What you will do:
Retype each line of the listing below, word for word.

Records supplied:
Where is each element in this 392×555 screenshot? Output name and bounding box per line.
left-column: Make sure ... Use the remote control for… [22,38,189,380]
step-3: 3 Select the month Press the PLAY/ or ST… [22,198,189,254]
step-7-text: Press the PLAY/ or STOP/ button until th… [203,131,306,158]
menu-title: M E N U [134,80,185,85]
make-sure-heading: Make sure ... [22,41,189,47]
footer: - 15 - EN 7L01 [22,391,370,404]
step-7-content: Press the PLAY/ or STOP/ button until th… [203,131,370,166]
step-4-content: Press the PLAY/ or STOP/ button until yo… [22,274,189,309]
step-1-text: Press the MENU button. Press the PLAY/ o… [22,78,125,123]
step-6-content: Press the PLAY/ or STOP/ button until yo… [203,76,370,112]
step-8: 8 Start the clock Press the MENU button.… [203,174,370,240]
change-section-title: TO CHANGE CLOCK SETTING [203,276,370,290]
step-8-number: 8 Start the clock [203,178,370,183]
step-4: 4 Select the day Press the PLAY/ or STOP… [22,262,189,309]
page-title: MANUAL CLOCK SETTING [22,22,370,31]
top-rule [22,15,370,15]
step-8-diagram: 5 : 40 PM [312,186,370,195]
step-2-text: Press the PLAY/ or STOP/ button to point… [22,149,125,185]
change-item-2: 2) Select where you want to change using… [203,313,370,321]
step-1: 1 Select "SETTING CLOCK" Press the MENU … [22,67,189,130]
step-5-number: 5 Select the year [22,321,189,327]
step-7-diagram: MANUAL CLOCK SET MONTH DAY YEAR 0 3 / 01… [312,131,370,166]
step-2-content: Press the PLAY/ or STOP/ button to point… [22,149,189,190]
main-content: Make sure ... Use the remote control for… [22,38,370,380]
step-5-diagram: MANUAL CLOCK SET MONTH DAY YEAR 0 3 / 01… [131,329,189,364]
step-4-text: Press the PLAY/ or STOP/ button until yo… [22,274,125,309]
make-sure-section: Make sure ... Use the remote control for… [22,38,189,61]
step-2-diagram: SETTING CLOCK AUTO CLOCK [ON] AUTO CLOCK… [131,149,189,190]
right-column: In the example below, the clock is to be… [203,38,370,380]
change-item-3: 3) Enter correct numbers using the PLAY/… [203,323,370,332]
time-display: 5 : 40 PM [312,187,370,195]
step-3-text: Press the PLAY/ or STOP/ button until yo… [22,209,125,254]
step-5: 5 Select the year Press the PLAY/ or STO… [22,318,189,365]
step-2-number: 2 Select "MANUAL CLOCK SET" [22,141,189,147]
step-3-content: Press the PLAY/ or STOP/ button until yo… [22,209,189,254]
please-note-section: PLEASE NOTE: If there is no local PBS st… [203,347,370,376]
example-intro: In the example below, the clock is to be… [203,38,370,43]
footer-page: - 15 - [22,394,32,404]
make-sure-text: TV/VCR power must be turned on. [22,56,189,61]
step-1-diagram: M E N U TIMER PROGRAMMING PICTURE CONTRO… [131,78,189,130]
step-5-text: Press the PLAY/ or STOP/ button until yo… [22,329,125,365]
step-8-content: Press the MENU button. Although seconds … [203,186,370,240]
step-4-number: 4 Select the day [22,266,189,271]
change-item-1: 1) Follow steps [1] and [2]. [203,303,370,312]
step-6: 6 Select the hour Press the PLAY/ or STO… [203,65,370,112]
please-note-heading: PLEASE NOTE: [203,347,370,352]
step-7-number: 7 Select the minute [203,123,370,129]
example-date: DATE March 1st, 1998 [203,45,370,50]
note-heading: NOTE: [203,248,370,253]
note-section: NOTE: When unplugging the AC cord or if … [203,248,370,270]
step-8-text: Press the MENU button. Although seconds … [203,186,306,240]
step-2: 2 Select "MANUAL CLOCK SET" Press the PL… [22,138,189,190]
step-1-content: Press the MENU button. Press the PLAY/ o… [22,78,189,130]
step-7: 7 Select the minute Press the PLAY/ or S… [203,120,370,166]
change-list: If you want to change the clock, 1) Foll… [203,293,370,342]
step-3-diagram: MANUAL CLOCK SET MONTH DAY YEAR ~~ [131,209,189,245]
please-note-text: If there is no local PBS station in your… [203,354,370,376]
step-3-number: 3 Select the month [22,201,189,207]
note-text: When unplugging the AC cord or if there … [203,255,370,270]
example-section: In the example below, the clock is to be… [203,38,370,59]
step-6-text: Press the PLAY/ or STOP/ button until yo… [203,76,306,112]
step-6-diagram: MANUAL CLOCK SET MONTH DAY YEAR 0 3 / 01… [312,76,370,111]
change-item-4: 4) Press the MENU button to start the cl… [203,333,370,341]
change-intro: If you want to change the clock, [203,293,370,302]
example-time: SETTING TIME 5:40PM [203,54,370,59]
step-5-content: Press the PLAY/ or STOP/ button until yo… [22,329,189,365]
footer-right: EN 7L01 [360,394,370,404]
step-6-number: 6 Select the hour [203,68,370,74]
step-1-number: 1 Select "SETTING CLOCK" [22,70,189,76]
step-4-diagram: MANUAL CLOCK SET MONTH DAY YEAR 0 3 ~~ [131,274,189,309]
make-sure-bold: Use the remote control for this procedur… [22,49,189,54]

Answer to this problem:
Where is each element in this 392×555 screenshot? Output name and bounding box per line.
left-column: Make sure ... Use the remote control for… [22,38,189,380]
step-3: 3 Select the month Press the PLAY/ or ST… [22,198,189,254]
step-7-text: Press the PLAY/ or STOP/ button until th… [203,131,306,158]
menu-title: M E N U [134,80,185,85]
make-sure-heading: Make sure ... [22,41,189,47]
footer: - 15 - EN 7L01 [22,391,370,404]
step-7-content: Press the PLAY/ or STOP/ button until th… [203,131,370,166]
step-4-content: Press the PLAY/ or STOP/ button until yo… [22,274,189,309]
step-1-text: Press the MENU button. Press the PLAY/ o… [22,78,125,123]
step-6-content: Press the PLAY/ or STOP/ button until yo… [203,76,370,112]
step-8: 8 Start the clock Press the MENU button.… [203,174,370,240]
change-section-title: TO CHANGE CLOCK SETTING [203,276,370,290]
step-8-number: 8 Start the clock [203,178,370,183]
step-4: 4 Select the day Press the PLAY/ or STOP… [22,262,189,309]
page-title: MANUAL CLOCK SETTING [22,22,370,31]
top-rule [22,15,370,15]
step-8-diagram: 5 : 40 PM [312,186,370,195]
step-2-text: Press the PLAY/ or STOP/ button to point… [22,149,125,185]
change-item-2: 2) Select where you want to change using… [203,313,370,321]
step-1: 1 Select "SETTING CLOCK" Press the MENU … [22,67,189,130]
step-5-number: 5 Select the year [22,321,189,327]
step-7-diagram: MANUAL CLOCK SET MONTH DAY YEAR 0 3 / 01… [312,131,370,166]
step-2-content: Press the PLAY/ or STOP/ button to point… [22,149,189,190]
main-content: Make sure ... Use the remote control for… [22,38,370,380]
step-5-diagram: MANUAL CLOCK SET MONTH DAY YEAR 0 3 / 01… [131,329,189,364]
step-4-text: Press the PLAY/ or STOP/ button until yo… [22,274,125,309]
make-sure-section: Make sure ... Use the remote control for… [22,38,189,61]
step-2-diagram: SETTING CLOCK AUTO CLOCK [ON] AUTO CLOCK… [131,149,189,190]
right-column: In the example below, the clock is to be… [203,38,370,380]
change-item-3: 3) Enter correct numbers using the PLAY/… [203,323,370,332]
time-display: 5 : 40 PM [312,187,370,195]
step-3-text: Press the PLAY/ or STOP/ button until yo… [22,209,125,254]
step-5: 5 Select the year Press the PLAY/ or STO… [22,318,189,365]
step-2-number: 2 Select "MANUAL CLOCK SET" [22,141,189,147]
step-3-content: Press the PLAY/ or STOP/ button until yo… [22,209,189,254]
please-note-section: PLEASE NOTE: If there is no local PBS st… [203,347,370,376]
example-intro: In the example below, the clock is to be… [203,38,370,43]
footer-page: - 15 - [22,394,32,404]
make-sure-text: TV/VCR power must be turned on. [22,56,189,61]
step-1-diagram: M E N U TIMER PROGRAMMING PICTURE CONTRO… [131,78,189,130]
step-5-text: Press the PLAY/ or STOP/ button until yo… [22,329,125,365]
step-8-content: Press the MENU button. Although seconds … [203,186,370,240]
step-4-number: 4 Select the day [22,266,189,271]
change-item-1: 1) Follow steps [1] and [2]. [203,303,370,312]
step-6: 6 Select the hour Press the PLAY/ or STO… [203,65,370,112]
please-note-heading: PLEASE NOTE: [203,347,370,352]
step-7-number: 7 Select the minute [203,123,370,129]
example-date: DATE March 1st, 1998 [203,45,370,50]
note-heading: NOTE: [203,248,370,253]
note-section: NOTE: When unplugging the AC cord or if … [203,248,370,270]
step-8-text: Press the MENU button. Although seconds … [203,186,306,240]
step-2: 2 Select "MANUAL CLOCK SET" Press the PL… [22,138,189,190]
step-1-content: Press the MENU button. Press the PLAY/ o… [22,78,189,130]
step-7: 7 Select the minute Press the PLAY/ or S… [203,120,370,166]
change-list: If you want to change the clock, 1) Foll… [203,293,370,342]
step-3-diagram: MANUAL CLOCK SET MONTH DAY YEAR ~~ [131,209,189,245]
please-note-text: If there is no local PBS station in your… [203,354,370,376]
step-3-number: 3 Select the month [22,201,189,207]
note-text: When unplugging the AC cord or if there … [203,255,370,270]
example-section: In the example below, the clock is to be… [203,38,370,59]
step-6-text: Press the PLAY/ or STOP/ button until yo… [203,76,306,112]
step-6-diagram: MANUAL CLOCK SET MONTH DAY YEAR 0 3 / 01… [312,76,370,111]
change-item-4: 4) Press the MENU button to start the cl… [203,333,370,341]
change-intro: If you want to change the clock, [203,293,370,302]
example-time: SETTING TIME 5:40PM [203,54,370,59]
step-5-content: Press the PLAY/ or STOP/ button until yo… [22,329,189,365]
footer-right: EN 7L01 [360,394,370,404]
step-6-number: 6 Select the hour [203,68,370,74]
step-1-number: 1 Select "SETTING CLOCK" [22,70,189,76]
step-4-diagram: MANUAL CLOCK SET MONTH DAY YEAR 0 3 ~~ [131,274,189,309]
make-sure-bold: Use the remote control for this procedur… [22,49,189,54]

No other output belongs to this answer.